Pour le coût de capital associé au matériel roulant, deux situations doivent être distinguées. Une augmentation de l’offre peut être réalisée à court terme sans investir dans du matériel roulant, en ajoutant des dessertes supplémentaires dans les « creux de desserte » : tôt le matin, en journée (entre 10 h et 16 h) et en soirée (après 19 h). L’augmentation du nombre de trains dans le REME de Strasbourg repose d’ailleurs sur une augmentation de l’offre à moyens constants. Dans ce cas, le coût de capital associé au matériel roulant reste inchangé. En revanche, une augmentation de l’offre en période de pointe nécessite d’investir dans de nouvelles rames, d’un coût équivalent aux rames actuelles. Au contraire, pour les trains-km ajoutés à plus long terme, on peut imaginer que le coût de capital du matériel roulant équivaut à celui constaté dans un pays qui utilise mieux son matériel roulant l’Allemagne[9].

Pour le coût de personnel, on peut supposer qu’un service de type SERM permet des optimisations : l’organisation d’un service régulier facilite la construction de planning de conduite sans temps morts pour les conducteurs[10]. On suppose donc que le coût de conduite est réduit de 50 % à court terme et de 25 % à long terme.

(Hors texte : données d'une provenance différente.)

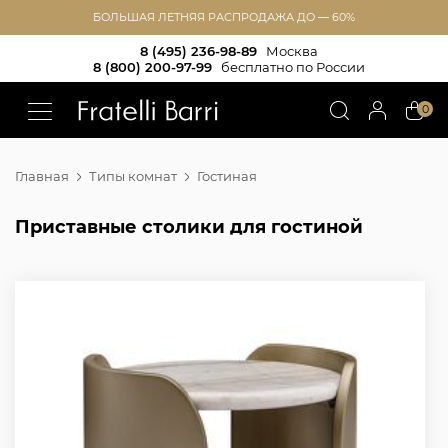
БОЛЬШАЯ ЛЕТНЯЯ РАСПРОДАЖА ДО — 60%
8 (495) 236-98-89
Москва
8 (800) 200-97-99
бесплатно по России
!!
0
Главная
Типы комнат
Гостиная
Приставные столики для гостиной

Au contraire, la maintenance des trains pourrait être renchérie, car la mise en place d’un service régulier tout au long de la journée rend plus difficile la réalisation de l’ensemble des opérations de maintenance en journée. Néanmoins, on peut supposer que des économies d’échelles existent. En d’autres termes que le coût de maintenance associé à un train-km décroit quand le nombre de trains-km réalisés augmente. Nous supposons donc que le coût de maintenance reste inchangé.

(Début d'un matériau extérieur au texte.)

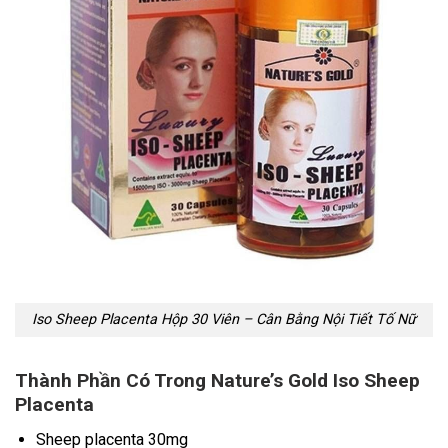
Iso Sheep Placenta Hộp 30 Viên – Cân Bằng Nội Tiết Tố Nữ
Thành Phần Có Trong Nature’s Gold Iso Sheep
Placenta
Sheep placenta 30mg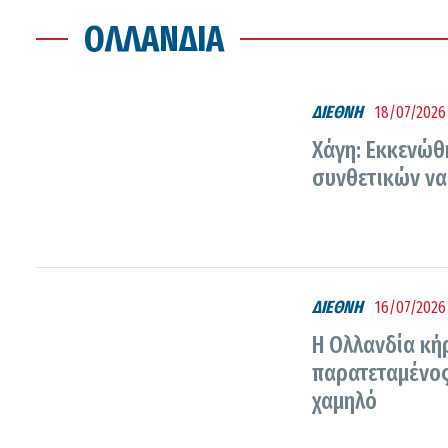
ΟΛΛΑΝΔΊΑ
ΔΙΕΘΝΗ
18/07/2026 
Χάγη: Εκκενώθ
συνθετικών να
ΔΙΕΘΝΗ
16/07/2026
Η Ολλανδία κή
παρατεταμένος
χαμηλό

Concernant la distribution, l’augmentation des coûts devrait être faible, car les coûts fixes sont majoritaires pour les outils de distribution. Seul l’achat de titre aux guichets engendrera des coûts supplémentaires. Nous estimons le coût de distribution imputable au SERM de l’ordre de 10 % du coût actuel.

Concernant le bénéfice conservé par l’opérateur, on peut supposer que du fait de l’ouverture à la concurrence celui-ci sera similaire à celui qui existe en Allemagne, selon notre étude (5,7 %).

Le coût de l’énergie devrait rester inchangé.

Les voyageurs prennent à leur charge une partie de ces coûts par l’achat de titre de transport. En 2022, selon les chiffres de l’ART, les voyageurs paient 32 % du coût total du service, les contributions publiques couvrent 68 % de celui-ci. Une réparation similaire existe dans le transport urbain. On peut donc utiliser cette clef pour estimer le coût du train-km de SERM pour la collectivité.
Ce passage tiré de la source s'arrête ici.